The picture and some fun facts

Picture as seen on a LinkedIn post. See on Flickr.com

Take a pause here and give yourself a moment to think about what’s going on in this picture.

Done? Ok, you had a chance for an unbiased opinion.

I saw this image on LinkedIn last week and was much amused. Part of me understands it is a memorable way to highlight the importance of attitude at work. The other part could not help to make fun of this. Translating words to a percentage of importance at work is plain nonsense. Some words even map to more than 100%, e.g. nonsense translates to 105. Still, it’s easy to ridicule things, but there’s little value to it, so I decided to investigate a bit further.

What are the odds?

words is a standard file on all Unix-like OS, found in /usr/share/dict/words. It contains a newline-delimited list of 235886 dictionary words. I’ll assume it is a representative sample. With this, we can easily compute that there are exactly 2302 words in there that translate to 100%.

abactinally
abrogative
absinthol
acclimation
accumulate
acenaphthene
achroous
acknowledge
acriflavine
acromegaly
...

immature, grumpy, unclever and foolship are just a few of the ones that I found quite funny in the context of the picture in question.
But what are the odds? Let us assume all these words ended up in 100% bucket - it contains about 0.98% of total words. What about other buckets? Here is what we get if we check the count of all possible buckets.
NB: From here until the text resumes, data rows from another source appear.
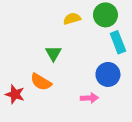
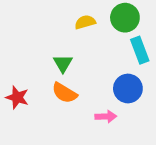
orange semicircle: (41, 82) -> (64, 93), moved
red star: (15, 94) -> (17, 97), moved

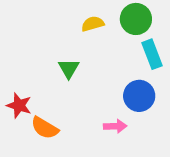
orange semicircle: (64, 93) -> (45, 128), moved

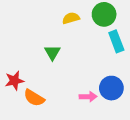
blue circle: (139, 96) -> (111, 88), moved
red star: (19, 105) -> (14, 81), turned -30

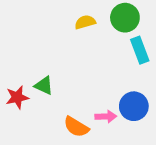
green triangle: (52, 52) -> (44, 86), moved, turned -35
orange semicircle: (34, 98) -> (76, 127), moved

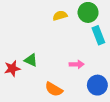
blue circle: (134, 106) -> (97, 85), moved
pink arrow: (106, 117) -> (77, 64), moved

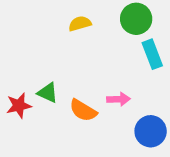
yellow semicircle: (60, 16) -> (80, 24), moved
orange semicircle: (54, 89) -> (83, 110), moved

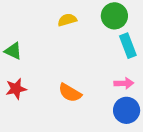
green triangle: (48, 93) -> (13, 51), moved
pink arrow: (118, 99) -> (124, 83), moved

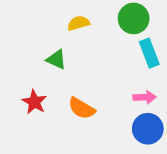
green triangle: (13, 51) -> (56, 59), moved
red star: (16, 89) -> (34, 102), moved, turned -30

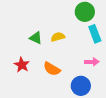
yellow semicircle: (78, 23) -> (58, 37), moved
blue circle: (148, 129) -> (81, 86), moved

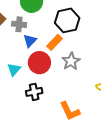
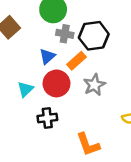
gray cross: (19, 24) -> (65, 34), moved

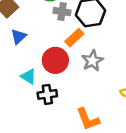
blue triangle: (47, 56) -> (19, 37), moved
cyan triangle: (25, 89) -> (28, 76), moved, turned -42

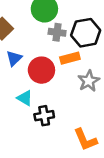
orange rectangle: (74, 38) -> (70, 58), turned 30
red circle: (55, 60) -> (41, 70), moved

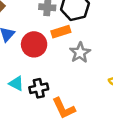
cyan triangle: (25, 98) -> (16, 83), moved
orange L-shape: (85, 140) -> (64, 108), moved

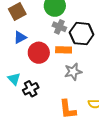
black cross: (39, 88) -> (31, 89), turned -35
orange L-shape: (64, 108) -> (68, 109), moved

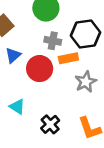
gray cross: (59, 27) -> (53, 41), moved
black cross: (31, 89) -> (50, 124), moved

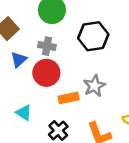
gray cross: (53, 41) -> (47, 46), moved
orange rectangle: (68, 58) -> (69, 98), moved

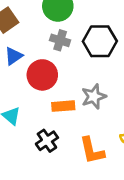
gray cross: (47, 46) -> (60, 40), moved

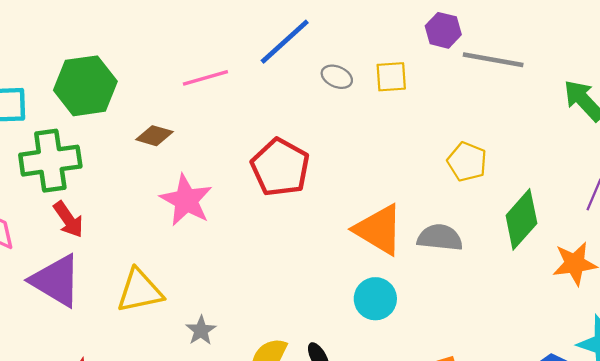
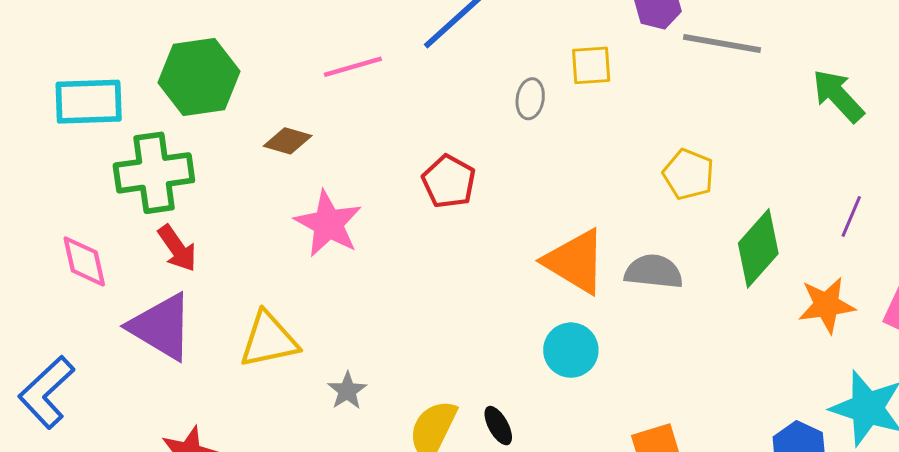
gray ellipse: (337, 77) -> (530, 99), moved, turned 76
red pentagon: (280, 167) -> (449, 182), size x0.7

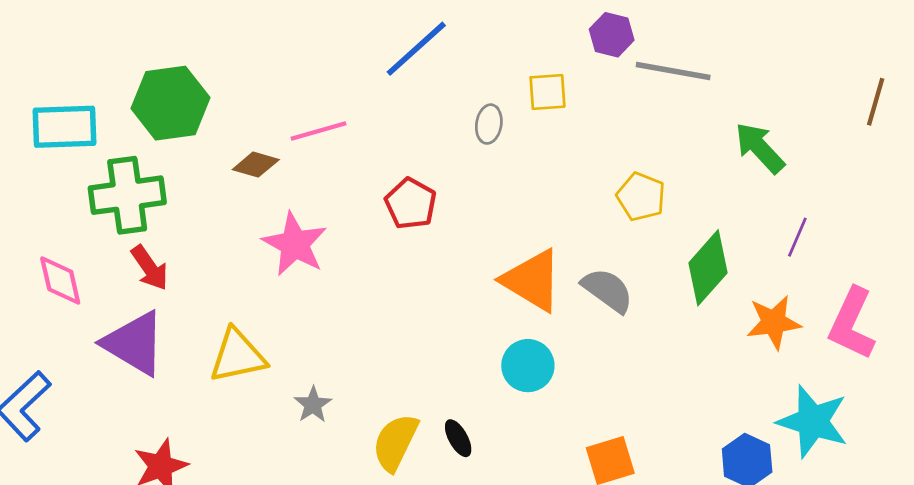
pink line: (353, 67) -> (319, 131), moved
green arrow: (838, 96) -> (760, 148), moved
gray semicircle: (654, 272) -> (607, 290), turned 30

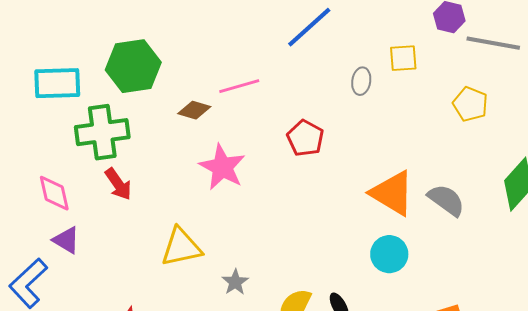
yellow pentagon: (641, 197) -> (470, 104), moved
purple triangle: (134, 343) -> (66, 240), moved, size x0.6

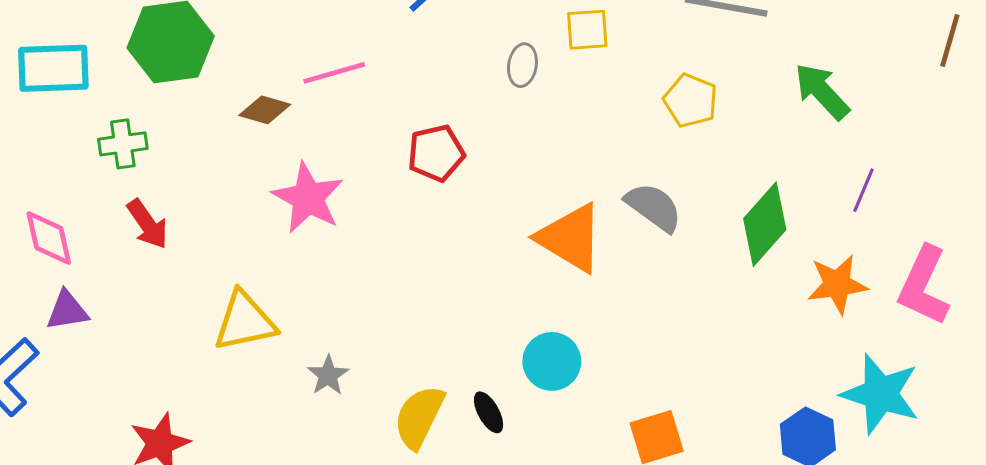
green cross: (102, 132) -> (123, 144), size x0.6
red pentagon: (305, 138) -> (436, 153), turned 30
gray semicircle: (446, 200) -> (654, 207), moved
purple triangle: (66, 240) -> (67, 311), turned -40
cyan circle: (389, 254) -> (552, 361), moved

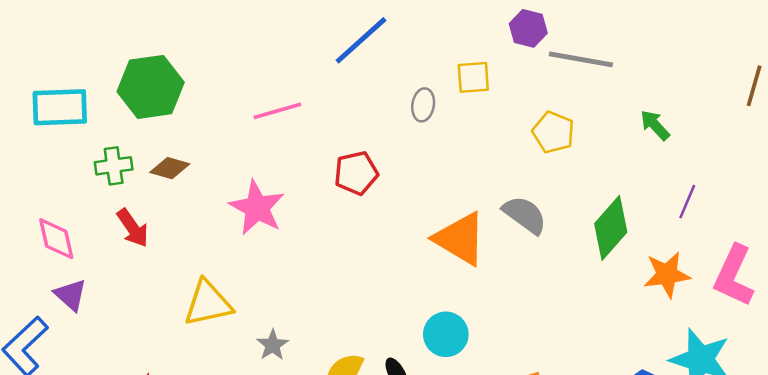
green arrow: (822, 91) -> (655, 125), size x0.7
brown diamond: (265, 110) -> (170, 168), moved
purple triangle: (67, 311) -> (71, 295), turned 51

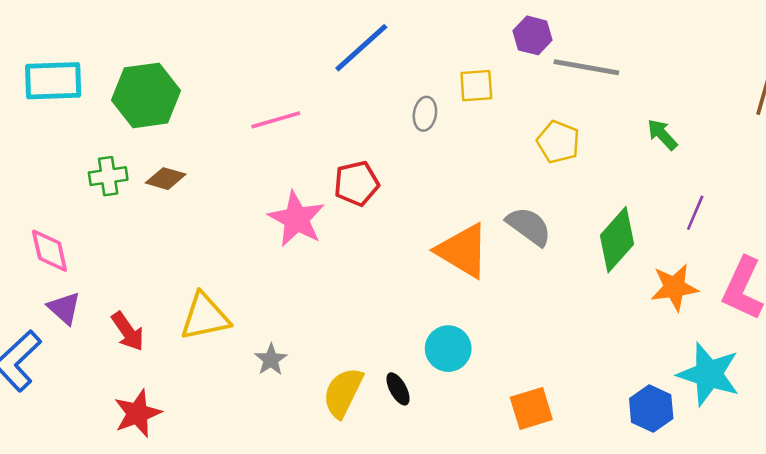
cyan rectangle: (60, 107) -> (53, 81), moved
pink star: (257, 208) -> (297, 219), moved
red arrow: (133, 228) -> (128, 331), moved

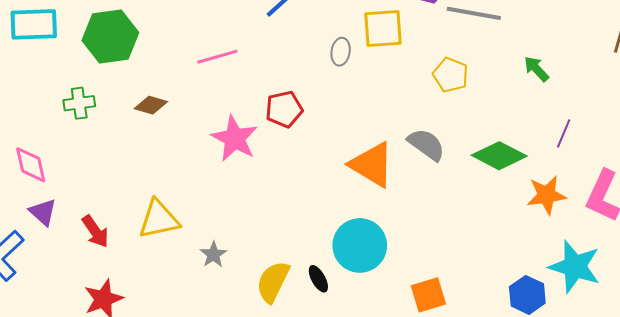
yellow square: (476, 86) -> (383, 28), size x1.4
brown diamond: (166, 179) -> (151, 105), moved
green diamond: (617, 240) -> (499, 156), turned 76
cyan circle: (448, 349) -> (360, 245), size x1.4

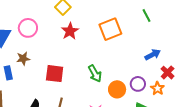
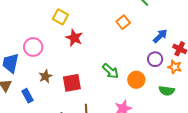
orange square: (110, 29) -> (123, 22), moved, size x0.6
brown star: (23, 59) -> (45, 76), moved
purple circle: (138, 84) -> (155, 59), moved

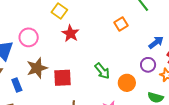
brown star: (45, 76) -> (37, 68), size x1.5

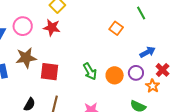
orange square: (121, 24) -> (116, 28), turned -32
red star: (70, 33) -> (52, 28), moved, turned -30
orange circle: (127, 83) -> (115, 75), moved

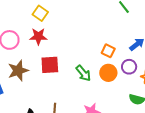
orange square: (116, 28) -> (108, 51), moved
red square: (50, 72) -> (50, 65), moved

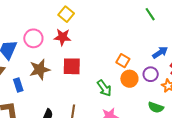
orange square: (108, 51) -> (123, 61), moved
green arrow: (83, 73) -> (104, 88), moved

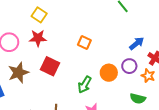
orange square: (123, 61) -> (84, 42), moved
red square: (72, 66) -> (50, 66), turned 30
green arrow: (104, 88) -> (85, 85), turned 72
Data fits normal distribution with parameters:

mean               = 112.3882
standard deviation = 40.89031

With this, we see that it’s not that uncommon to end up with a value near 112. Actually, if we permute the way we assign numbers to letters we will end up with a normal distribution as well. This might seems surprising at first, but it makes more sense when you have a look at the distribution of word lengths.

Let us have a look at the distribution of counts with regard to value grouped by length.

Distribution in red reveals that it’s not that uncommon for a word of length 8 to have a value of 100.